Deputy Minister of Finance
- In office 1 October 1975 – 4 February 1977
- Preceded by: Nanediri Wimalasena
- Succeeded by: Festus Perera

Deputy Minister of Public Administration, Local Government and Home Affairs
- In office September 1970 – 1975

Member of the Ceylon Parliament for Udugama
- In office 1952–1956
- Preceded by: D. S. Goonesekera
- Succeeded by: Udugama

Member of the Ceylon Parliament for Baddegama electorate
- In office March 1960 – 1977
- Preceded by: Henry Abeywickrema
- Succeeded by: E. D. Wickrematilaka

Personal details
- Born: 19 January 1914 Galle, Ceylon
- Party: Lanka Sama Samaja Party
- Profession: politician

= Neal de Alwis =

Ceylonese politician (born 1914)

William Neal de Alwis (born 19 January 1914) was a Ceylonese politician and a senior member of the Lanka Sama Samaja Party.

William Neal de Alwis was born on 19 January 1914, and he received his education at Newstead Girls' School, Negombo, All Saints College, Galle and St. Joseph's College, Colombo.

At the 1st parliamentary election, held between 23 August 1947 and 20 September 1947, he ran as the LSSP candidate in the Udugama electorate. He failed to get elected losing by 5,464 votes to the United National Party candidate, D. S. Goonesekera.
At the 2nd parliamentary election, held between 24 May 1952 and 30 May 1952, he successfully contested the seat of Udugama, securing 43% of the total vote, defeating Goonesekera by 2,735 votes.
He was unable to retain the electorate at the 3rd parliamentary election held between 5 April 1956 and 10 April 1956, where he lost to Goonesekera, who represented the newly formed Sri Lanka Freedom Party, by 2,311 votes.
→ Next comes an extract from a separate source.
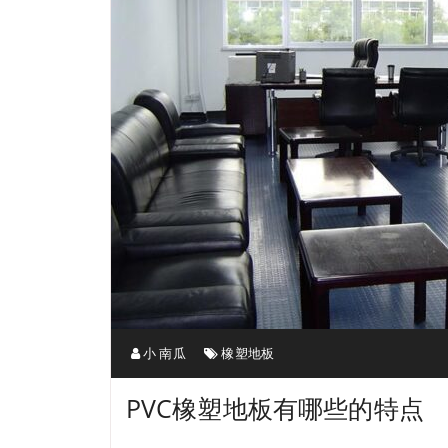
小 南瓜
橡塑地板
PVC橡塑地板有哪些的特点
At the 4th parliamentary election, held on 19 March 1960, he ran as the LSSP candidate in the Baddegama electorate. Whilst de Alwis only received less than 20% of the total vote, out of a field of nine candidates, it was sufficient for him to secure the seat and re-enter parliament. At the subsequent parliamentary elections held on 20 July 1960 he retained the seat with an increased majority, receiving 11,692 votes (49% of the total vote).

On 27 January 1962, officers of the Army and Police attempted a coup d'état aimed at overthrowing the government of Prime Minister Sirimavo Bandaranaike. The key leaders were arrested before the coup was carried out however not before the first and only arrest of the coup occurred, with de Alwis was arrested at his residence at 9.30pm and detained for nine hours in Police custody.

At the 1970 parliamentary election, held in May, de Alwis was re-elected to Baddegama, with 22,126 votes (57.5% of the total vote). In 1968 the LSSP formed a political alliance, the United Front, with the Sri Lanka Freedom Party (SLFP) and the Communist Party of Sri Lanka (CPSL), with the United Front successfully winning the 1970 parliamentary election. In September 1970 de Alwis was appointed Deputy Minister of Public Administration, Local Government and Home Affairs.

On 1 October 1975 de Alwis was appointed as Deputy Minister of Finance as part of the Second Sirimavo Bandaranaike cabinet, a position he retained until February 1977.

At the 8th parliamentary election held on 21 July 1977, de Alwis switched allegiance to the Sri Lanka Freedom Party, however he failed to get re-elected, and was defeated at the polls by the UNP candidate, E. D. Wickrematilaka, who received 23,375 votes (52% of the total vote) as opposed to de Alwis’ 17,778 votes (39.5% of the total vote).